▶ _ACTIVITY_
Within the listing below, the lines to output run from the one containing "kaufen kann. Dabei" through the one containing "oder anderen Hobbys."; copy them exactly and nothing else.

········

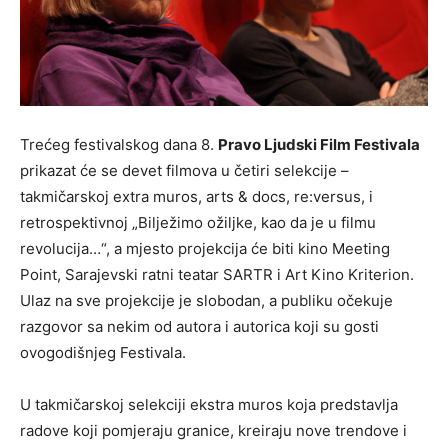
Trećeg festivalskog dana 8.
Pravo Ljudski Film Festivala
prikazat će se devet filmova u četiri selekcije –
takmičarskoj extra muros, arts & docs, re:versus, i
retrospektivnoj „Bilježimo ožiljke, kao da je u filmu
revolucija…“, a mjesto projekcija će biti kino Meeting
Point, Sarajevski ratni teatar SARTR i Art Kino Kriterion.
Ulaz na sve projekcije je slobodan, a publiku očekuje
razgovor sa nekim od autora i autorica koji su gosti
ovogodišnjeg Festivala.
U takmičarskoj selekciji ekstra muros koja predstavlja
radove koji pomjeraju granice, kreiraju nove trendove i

········

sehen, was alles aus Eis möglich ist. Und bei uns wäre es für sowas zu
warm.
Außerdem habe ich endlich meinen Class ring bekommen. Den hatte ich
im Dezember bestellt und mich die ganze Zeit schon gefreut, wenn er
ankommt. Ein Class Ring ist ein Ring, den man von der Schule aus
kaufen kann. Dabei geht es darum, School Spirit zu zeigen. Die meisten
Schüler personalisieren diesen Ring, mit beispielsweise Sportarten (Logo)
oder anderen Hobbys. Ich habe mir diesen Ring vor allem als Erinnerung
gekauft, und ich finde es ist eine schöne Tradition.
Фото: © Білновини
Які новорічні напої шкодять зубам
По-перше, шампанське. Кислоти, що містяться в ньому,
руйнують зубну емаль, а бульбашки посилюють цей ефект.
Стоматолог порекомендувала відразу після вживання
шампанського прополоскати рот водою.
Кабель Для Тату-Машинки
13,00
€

········

▶ _SOLUTION TO THIS TASK_
kaufen kann. Dabei geht es darum, School Spirit zu zeigen. Die meisten
Schüler personalisieren diesen Ring, mit beispielsweise Sportarten (Logo)
oder anderen Hobbys. Ich habe mir diesen Ring vor allem als Erinnerung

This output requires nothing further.